Lawns need water and lots of it. You may be wondering why your lawn is always dry and brown, when the neighbor has a lush carpet of green year round. The answer to your question is most likely water. Some sort of residential irrigation system is important for the success of a new lawn. Some landscape companies won’t even bother installing a new lawn without pairing it with an irrigation system too. Some people don’t mind dragging a hose around the yard, and that’s fine, but establishing the grass in the first month with water is critical. Temporary systems can be installed during that period. But if you don’t want to deal with the hassle of manually watering, then budgeting for inground irrigation is a must when installing a new lawn.
Countless times has a homeowner wanted to install a new lawn for a graduation party, 4th of July, or family reunion.

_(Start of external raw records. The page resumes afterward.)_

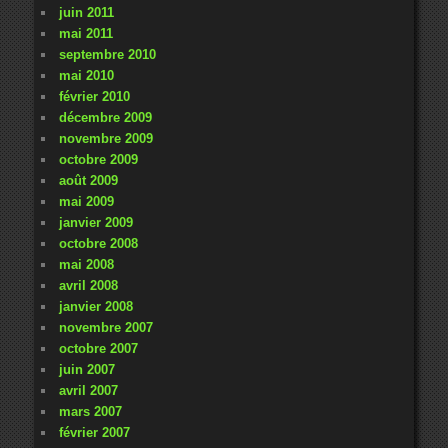
juin 2011
mai 2011
septembre 2010
mai 2010
février 2010
décembre 2009
novembre 2009
octobre 2009
août 2009
mai 2009
janvier 2009
octobre 2008
mai 2008
avril 2008
janvier 2008
novembre 2007
octobre 2007
juin 2007
avril 2007
mars 2007
février 2007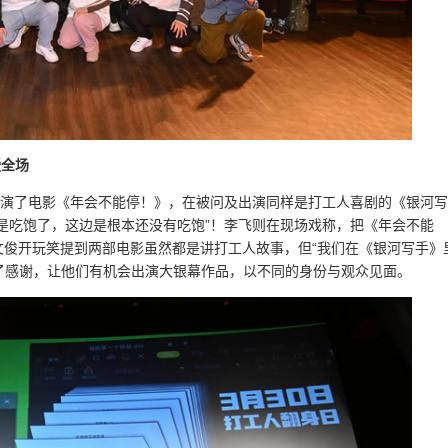
暖全场
出演了电影《年会不能停！》，在被问及出演同样是打工人喜剧的《银河写
是吃饱了，这边是根本还没有吃饱”！李飞则在现场戏称，把《年会不能
文俊开玩笑提到两部电影虽然都是讲打工人故事，但“我们在《银河写手》
达了感谢，让他们有机会出演大银幕作品，以不同的身份与观众见面。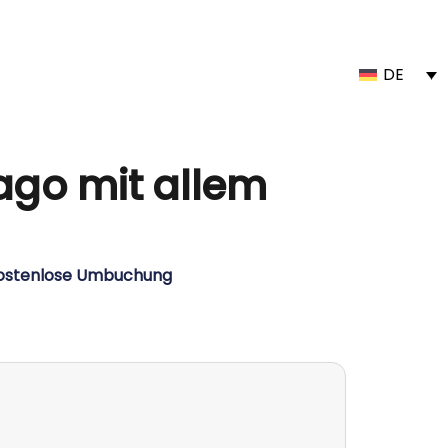
DE
ago mit allem
Kostenlose Umbuchung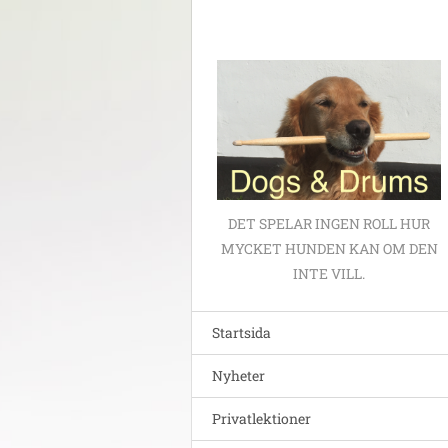
DET SPELAR INGEN ROLL HUR
MYCKET HUNDEN KAN OM DEN
INTE VILL.
Startsida
Nyheter
Privatlektioner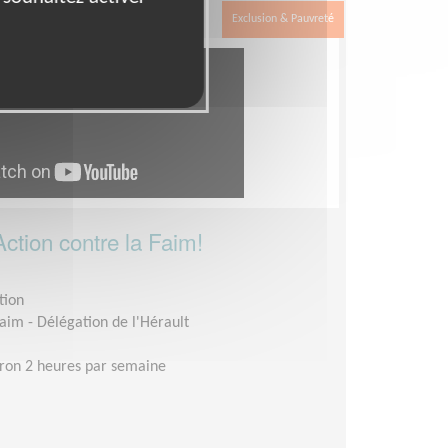
Exclusion & Pauvreté
ction contre la Faim!
tion
faim - Délégation de l'Hérault
ron 2 heures par semaine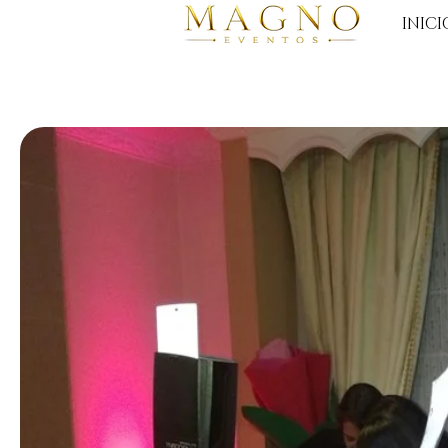
INICI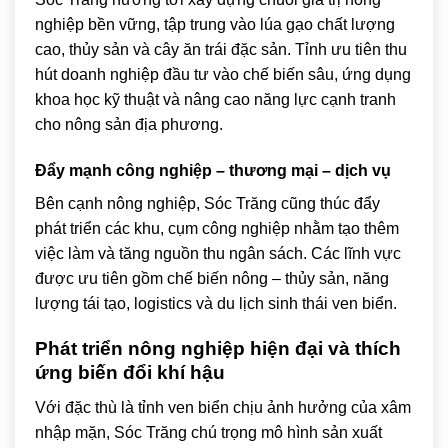
nghiệp bền vững, tập trung vào lúa gạo chất lượng
cao, thủy sản và cây ăn trái đặc sản. Tỉnh ưu tiên thu
hút doanh nghiệp đầu tư vào chế biến sâu, ứng dụng
khoa học kỹ thuật và nâng cao năng lực cạnh tranh
cho nông sản địa phương.
Đẩy mạnh công nghiệp – thương mại – dịch vụ
Bên cạnh nông nghiệp, Sóc Trăng cũng thúc đẩy
phát triển các khu, cụm công nghiệp nhằm tạo thêm
việc làm và tăng nguồn thu ngân sách. Các lĩnh vực
được ưu tiên gồm chế biến nông – thủy sản, năng
lượng tái tạo, logistics và du lịch sinh thái ven biển.
Phát triển nông nghiệp hiện đại và thích
ứng biến đổi khí hậu
Với đặc thù là tỉnh ven biển chịu ảnh hưởng của xâm
nhập mặn, Sóc Trăng chú trọng mô hình sản xuất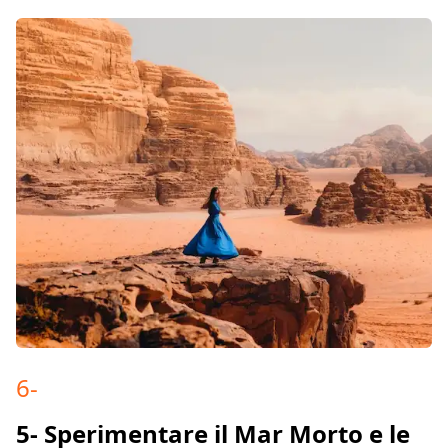
6
-
5- Sperimentare il Mar Morto e le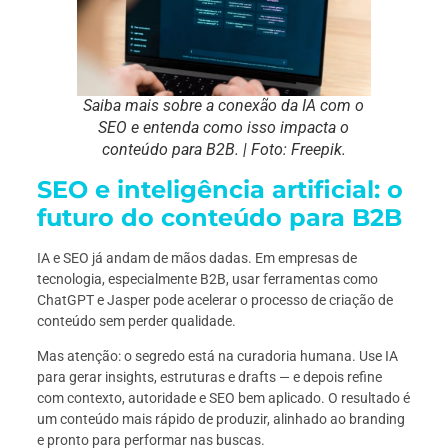
Saiba mais sobre a conexão da IA com o
SEO e entenda como isso impacta o
conteúdo para B2B. | Foto:
Freepik.
SEO e inteligência artificial: o
futuro do conteúdo para B2B
IA e SEO já andam de mãos dadas. Em empresas de
tecnologia, especialmente B2B, usar ferramentas como
ChatGPT e Jasper pode acelerar o processo de criação de
conteúdo sem perder qualidade.
Mas atenção: o segredo está na curadoria humana. Use IA
para gerar insights, estruturas e drafts — e depois refine
com contexto, autoridade e SEO bem aplicado. O resultado é
um conteúdo mais rápido de produzir, alinhado ao branding
e pronto para performar nas buscas.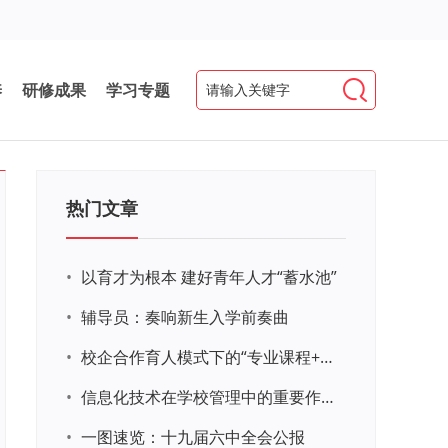
养
研修成果
学习专题
热门文章
•
以育才为根本 建好青年人才“蓄水池”
•
辅导员：奏响新生入学前奏曲
•
校企合作育人模式下的“专业课程+思政教育+党建活动”交叉融合的课程思政教学探索与实践
•
信息化技术在学校管理中的重要作用 ——以贵州省威宁民族中学和校园使用等为例
•
一图速览：十九届六中全会公报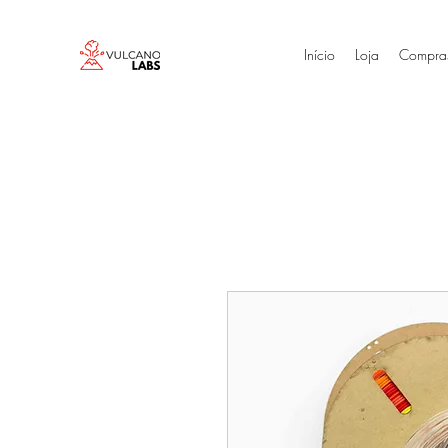
Início
Loja
Compra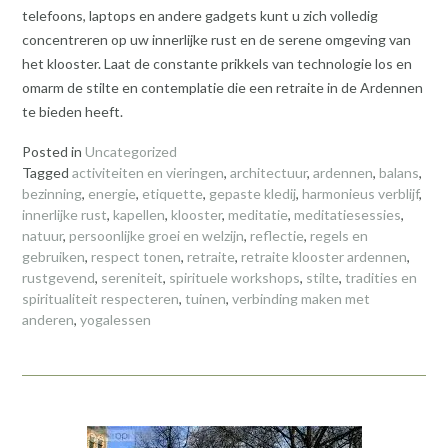
telefoons, laptops en andere gadgets kunt u zich volledig
concentreren op uw innerlijke rust en de serene omgeving van
het klooster. Laat de constante prikkels van technologie los en
omarm de stilte en contemplatie die een retraite in de Ardennen
te bieden heeft.
Posted in
Uncategorized
Tagged
activiteiten en vieringen
,
architectuur
,
ardennen
,
balans
,
bezinning
,
energie
,
etiquette
,
gepaste kledij
,
harmonieus verblijf
,
innerlijke rust
,
kapellen
,
klooster
,
meditatie
,
meditatiesessies
,
natuur
,
persoonlijke groei en welzijn
,
reflectie
,
regels en
gebruiken
,
respect tonen
,
retraite
,
retraite klooster ardennen
,
rustgevend
,
sereniteit
,
spirituele workshops
,
stilte
,
tradities en
spiritualiteit respecteren
,
tuinen
,
verbinding maken met
anderen
,
yogalessen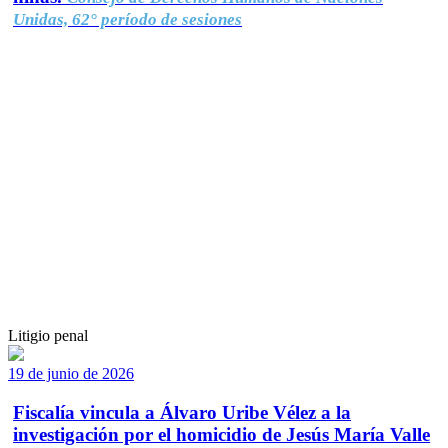
Unidas, 62° período de sesiones
Litigio penal
19 de junio de 2026
Fiscalía vincula a Álvaro Uribe Vélez a la
investigación por el homicidio de Jesús María Valle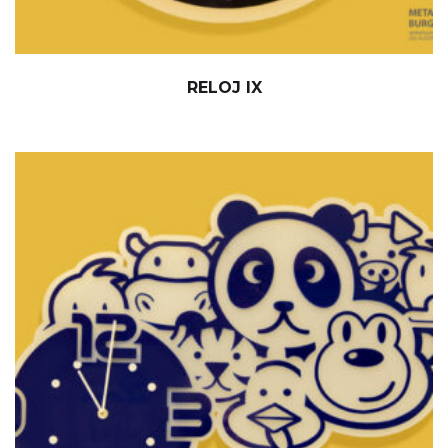
RELOJ IX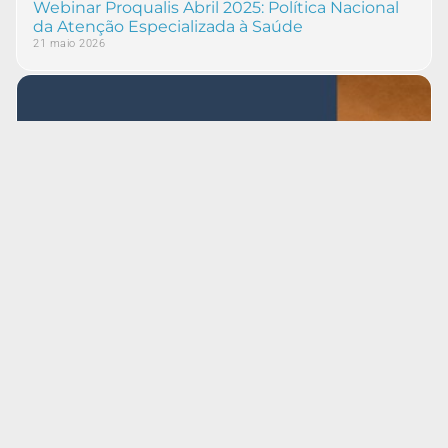
Webinar Proqualis Abril 2025: Política Nacional
da Atenção Especializada à Saúde
21 maio 2026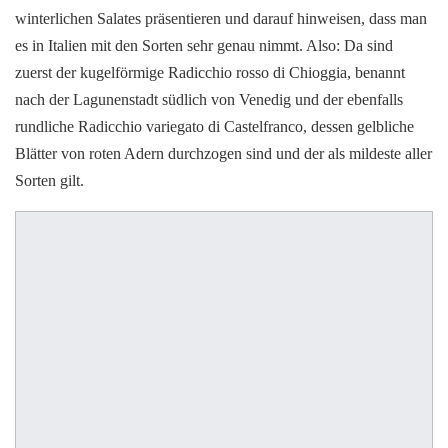
winterlichen Salates präsentieren und darauf hinweisen, dass man
es in Italien mit den Sorten sehr genau nimmt. Also: Da sind
zuerst der kugelförmige Radicchio rosso di Chioggia, benannt
nach der Lagunenstadt südlich von Venedig und der ebenfalls
rundliche Radicchio variegato di Castelfranco, dessen gelbliche
Blätter von roten Adern durchzogen sind und der als mildeste aller
Sorten gilt.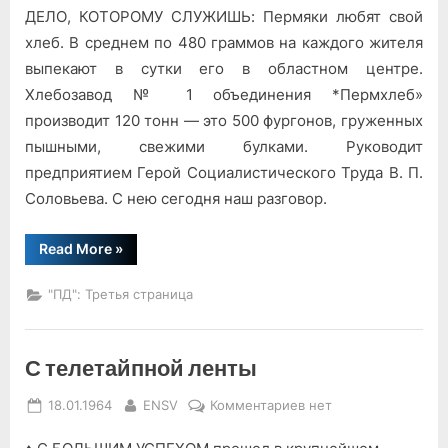
ДЕЛО, КОТОРОМУ СЛУЖИШЬ: Пермяки любят свой
«Мы
хлеб
хлеб. В среднем по 480 граммов на каждого жителя
печём»
выпекают в сутки его в областном центре.
Хлебозавод № 1 объединения *Пермхлеб»
производит 120 тонн — это 500 фургонов, груженных
пышными, свежими булками. Руководит
предприятием Герой Социалистического Труда В. П.
Соловьева. С нею сегодня наш разговор.
“«Мы
Read More
»
хлеб
печём»”
"ПД": Третья страница
С телетайпной ленты
Posted
By
к
18.01.1964
ENSV
Комментариев
нет
on
записи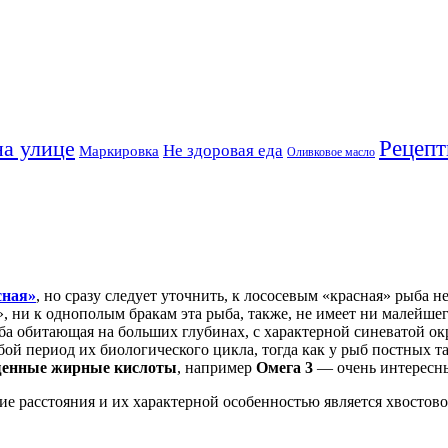
на улице
Рецеп
Не здоровая еда
Маркировка
Оливковое масло
сная»
, но сразу следует уточнить, к лососевым «красная» рыба н
», ни к однополым бракам эта рыба, также, не имеет ни малейше
а обитающая на больших глубинах, с характерной синеватой о
ой период их биологического цикла, тогда как у рыб постных т
енные жирные кислоты
, например
Омега 3
— очень интересны
е расстояния и их характерной особенностью является хвостово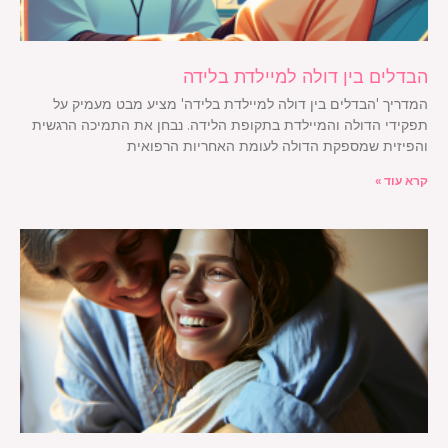
הבדלים בין דולה למיילדת בלידה
המדריך 'הבדלים בין דולה למיילדת בלידה' מציע מבט מעמיק על
תפקידי הדולה והמיילדת בתקופת הלידה. נבחן את התמיכה הרגשית
והפיזית שמספקת הדולה לעומת האחריות הרפואית
קרא עוד »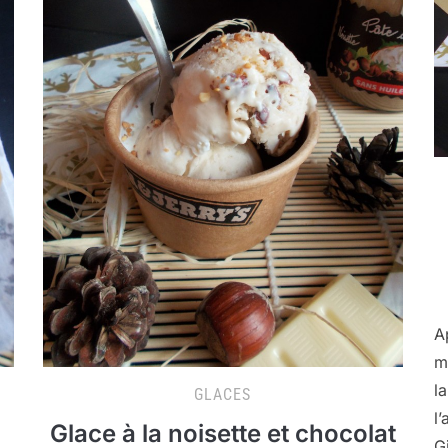
A
m
l
GLACES
l
Glace à la noisette et chocolat
G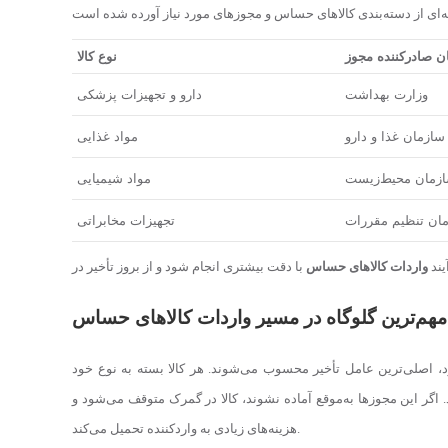
ن صادرکننده مجوز
نوع کالا
وزارت بهداشت
دارو و تجهیزات پزشکی
سازمان غذا و دارو
مواد غذایی
زمان محیط‌زیست
مواد شیمیایی
ان تنظیم مقررات
تجهیزات مخابراتی
یند
واردات کالاهای حساس
مهم‌ترین گلوگاه در مسیر واردات کالاهای حساس
د، اصلی‌ترین عامل تأخیر محسوب می‌شوند. هر کالا بسته به نوع خود
اگر این مجوزها به‌موقع آماده نشوند، کالا در گمرک متوقف می‌شود و
هزینه‌های زیادی به واردکننده تحمیل می‌کند.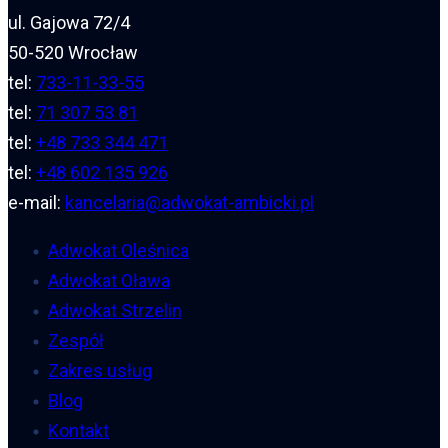
ul. Gajowa 72/4
50-520 Wrocław
tel:
733-11-33-55
tel:
71 307 53 81
tel:
+48 733 344 471
tel:
+48 602 135 926
e-mail:
kancelaria@adwokat-ambicki.pl
Adwokat Oleśnica
Adwokat Oława
Adwokat Strzelin
Zespół
Zakres usług
Blog
Kontakt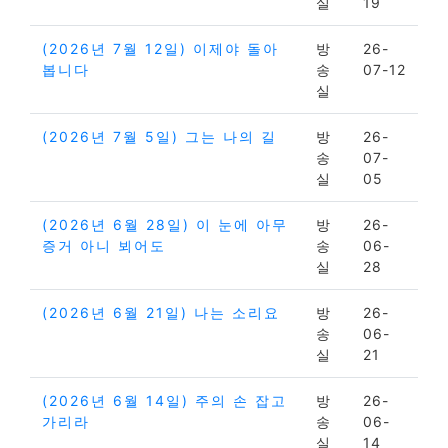
실
19
(2026년 7월 12일) 이제야 돌아
방
26-
봅니다
송
07-12
실
(2026년 7월 5일) 그는 나의 길
방
26-
송
07-
실
05
(2026년 6월 28일) 이 눈에 아무
방
26-
증거 아니 뵈어도
송
06-
실
28
(2026년 6월 21일) 나는 소리요
방
26-
송
06-
실
21
(2026년 6월 14일) 주의 손 잡고
방
26-
가리라
송
06-
실
14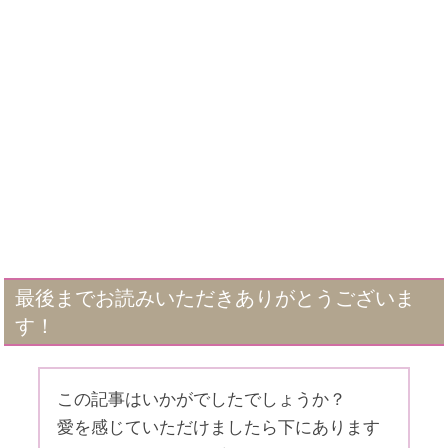
最後までお読みいただきありがとうございま
す！
この記事はいかがでしたでしょうか？
愛を感じていただけましたら下にあります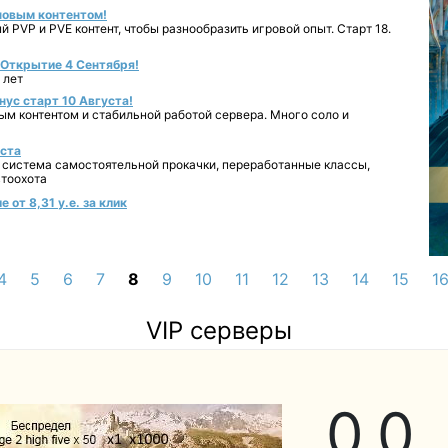
 новым контентом!
 PVP и PVE контент, чтобы разнообразить игровой опыт. Старт 18.
- Открытие 4 Сентября!
 лет
нус старт 10 Августа!
ным контентом и стабильной работой сервера. Много соло и
уста
 система самостоятельной прокачки, переработанные классы,
втоохота
от 8,31 у.е. за клик
4
5
6
7
8
9
10
11
12
13
14
15
1
VIP серверы
0,
0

The only problem is that it takes time for new seed and sod to establish. The actual time for sod installation may only be a day or two, but that doesn’t mean the grass is ready to use. Freshly laid rolls of sod take may take 2-4 weeks before it’s ready to use. A seeded lawn could take 2-3 months before it is fully developed. Depending on how quick you need a full established lawn may determine what method you use. Time is money in this instance and should be factored into the overall cost.
Nobody likes sticker shock when it comes to home improvement projects. In addition to the cost of sod and installation, things like irrigation, black dirt, and timeline need to be factored into the budget. The option to phase a project may help you get around some of the costs, but it is important to be prepared regardless of the project.